#### Records for this exercise:
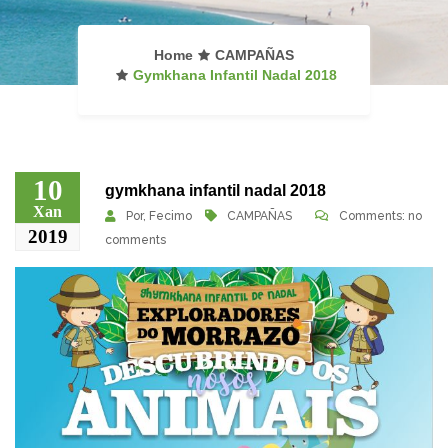
Home
CAMPAÑAS
Gymkhana Infantil Nadal 2018
10
gymkhana infantil nadal 2018
Xan
Por,
Fecimo
CAMPAÑAS
Comments: no
2019
comments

#### Goal of the exercise:
Set the listing down verbatim, excluding pictures.

#### Answer section:
Home
CAMPAÑAS
Gymkhana Infantil Nadal 2018
10
gymkhana infantil nadal 2018
Xan
Por,
Fecimo
CAMPAÑAS
Comments: no
2019
comments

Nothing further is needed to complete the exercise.